What is needed ▸ Scanning the entries below, copy every line that contains the word "makale".

[Collected data entries]
%%

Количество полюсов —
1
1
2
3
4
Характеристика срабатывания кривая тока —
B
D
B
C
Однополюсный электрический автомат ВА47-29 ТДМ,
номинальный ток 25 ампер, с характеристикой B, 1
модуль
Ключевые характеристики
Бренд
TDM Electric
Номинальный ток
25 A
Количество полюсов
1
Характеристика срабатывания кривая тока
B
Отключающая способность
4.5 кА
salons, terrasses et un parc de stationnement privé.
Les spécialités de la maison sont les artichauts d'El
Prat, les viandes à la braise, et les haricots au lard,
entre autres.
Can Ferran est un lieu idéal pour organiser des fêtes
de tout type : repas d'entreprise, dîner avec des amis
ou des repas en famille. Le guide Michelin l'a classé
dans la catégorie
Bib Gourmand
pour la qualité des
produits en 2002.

%%
%%

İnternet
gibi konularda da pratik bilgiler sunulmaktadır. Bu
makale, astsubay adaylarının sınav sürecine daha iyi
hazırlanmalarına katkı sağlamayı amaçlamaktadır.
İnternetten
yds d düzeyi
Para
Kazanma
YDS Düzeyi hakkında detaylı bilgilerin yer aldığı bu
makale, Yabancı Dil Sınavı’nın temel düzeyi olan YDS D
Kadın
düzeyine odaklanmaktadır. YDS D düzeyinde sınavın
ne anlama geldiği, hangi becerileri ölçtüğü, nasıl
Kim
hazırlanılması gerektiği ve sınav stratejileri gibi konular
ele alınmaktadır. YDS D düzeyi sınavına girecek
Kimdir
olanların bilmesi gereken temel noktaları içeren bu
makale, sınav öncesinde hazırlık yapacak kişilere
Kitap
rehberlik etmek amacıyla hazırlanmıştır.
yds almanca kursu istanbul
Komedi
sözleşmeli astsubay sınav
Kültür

%%
%%

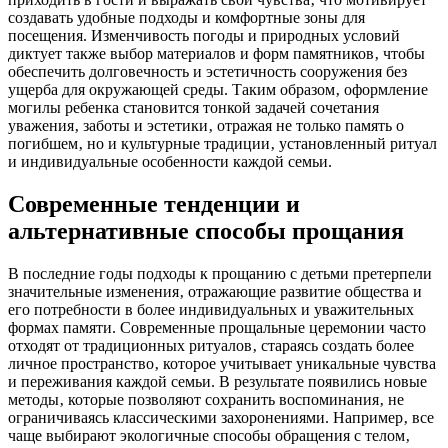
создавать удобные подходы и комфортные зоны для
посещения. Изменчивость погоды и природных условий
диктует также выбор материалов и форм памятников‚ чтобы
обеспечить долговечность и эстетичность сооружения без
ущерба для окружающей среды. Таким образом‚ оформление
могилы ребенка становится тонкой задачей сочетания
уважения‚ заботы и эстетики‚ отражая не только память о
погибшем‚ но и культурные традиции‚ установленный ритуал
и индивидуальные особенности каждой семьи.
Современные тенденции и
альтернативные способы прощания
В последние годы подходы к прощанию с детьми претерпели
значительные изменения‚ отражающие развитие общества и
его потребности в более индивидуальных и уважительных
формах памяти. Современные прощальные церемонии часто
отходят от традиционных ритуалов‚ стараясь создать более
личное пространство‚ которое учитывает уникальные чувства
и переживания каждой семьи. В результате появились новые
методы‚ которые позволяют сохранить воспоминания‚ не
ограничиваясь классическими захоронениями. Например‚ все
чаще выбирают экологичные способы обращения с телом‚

%%

Finished task ▸
makale, astsubay adaylarının sınav sürecine daha iyi
makale, Yabancı Dil Sınavı’nın temel düzeyi olan YDS D
makale, sınav öncesinde hazırlık yapacak kişilere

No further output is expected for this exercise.